About this task: Without carrying over a single picture, write out the records below exactly.

------

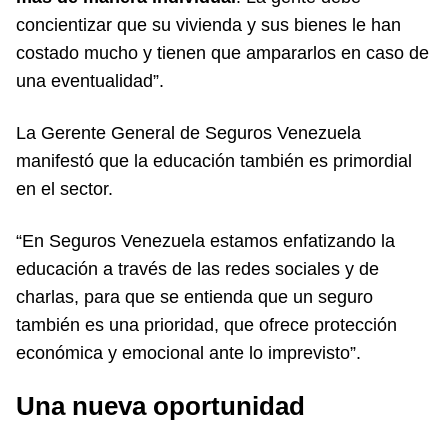
concientizar que su vivienda y sus bienes le han
costado mucho y tienen que ampararlos en caso de
una eventualidad”.
La Gerente General de Seguros Venezuela
manifestó que la educación también es primordial
en el sector.
“En Seguros Venezuela estamos enfatizando la
educación a través de las redes sociales y de
charlas, para que se entienda que un seguro
también es una prioridad, que ofrece protección
económica y emocional ante lo imprevisto”.
Una nueva oportunidad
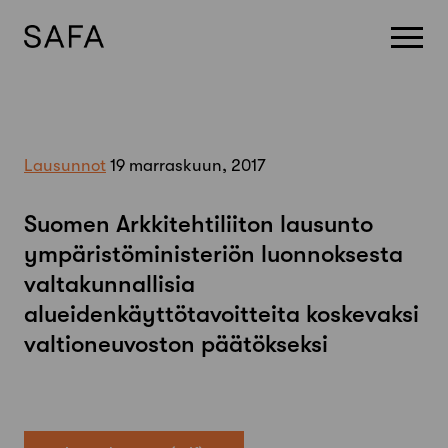
Skip
to
content
Lausunnot
19 marraskuun, 2017
Suomen Arkkitehtiliiton lausunto
ympäristöministeriön luonnoksesta
valtakunnallisia
alueidenkäyttötavoitteita koskevaksi
valtioneuvoston päätökseksi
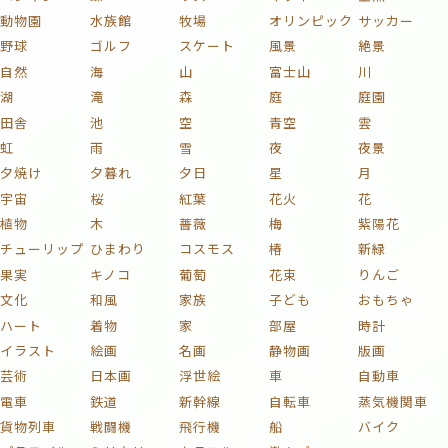
動物園
水族館
牧場
オリンピック
サッカー
野球
ゴルフ
スケート
風景
絶景
自然
海
山
富士山
川
湖
滝
森
庭
庭園
田舎
池
空
青空
雲
虹
雨
雪
夜
夜景
夕焼け
夕暮れ
夕日
星
月
宇宙
桜
紅葉
花火
花
植物
木
薔薇
梅
紫陽花
チューリップ
ひまわり
コスモス
椿
新緑
果実
キノコ
葡萄
花束
りんご
文化
和風
家族
子ども
おもちゃ
ハート
着物
家
部屋
時計
イラスト
絵画
名画
静物画
版画
芸術
日本画
浮世絵
車
自動車
電車
鉄道
新幹線
自転車
蒸気機関車
貨物列車
戦闘機
飛行機
船
バイク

------

Written reply:
concientizar que su vivienda y sus bienes le han
costado mucho y tienen que ampararlos en caso de
una eventualidad”.
La Gerente General de Seguros Venezuela
manifestó que la educación también es primordial
en el sector.
“En Seguros Venezuela estamos enfatizando la
educación a través de las redes sociales y de
charlas, para que se entienda que un seguro
también es una prioridad, que ofrece protección
económica y emocional ante lo imprevisto”.
Una nueva oportunidad
Skip
to
content
Lausunnot
19 marraskuun, 2017
Suomen Arkkitehtiliiton lausunto
ympäristöministeriön luonnoksesta
valtakunnallisia
alueidenkäyttötavoitteita koskevaksi
valtioneuvoston päätökseksi
動物園
水族館
牧場
オリンピック
サッカー
野球
ゴルフ
スケート
風景
絶景
自然
海
山
富士山
川
湖
滝
森
庭
庭園
田舎
池
空
青空
雲
虹
雨
雪
夜
夜景
夕焼け
夕暮れ
夕日
星
月
宇宙
桜
紅葉
花火
花
植物
木
薔薇
梅
紫陽花
チューリップ
ひまわり
コスモス
椿
新緑
果実
キノコ
葡萄
花束
りんご
文化
和風
家族
子ども
おもちゃ
ハート
着物
家
部屋
時計
イラスト
絵画
名画
静物画
版画
芸術
日本画
浮世絵
車
自動車
電車
鉄道
新幹線
自転車
蒸気機関車
貨物列車
戦闘機
飛行機
船
バイク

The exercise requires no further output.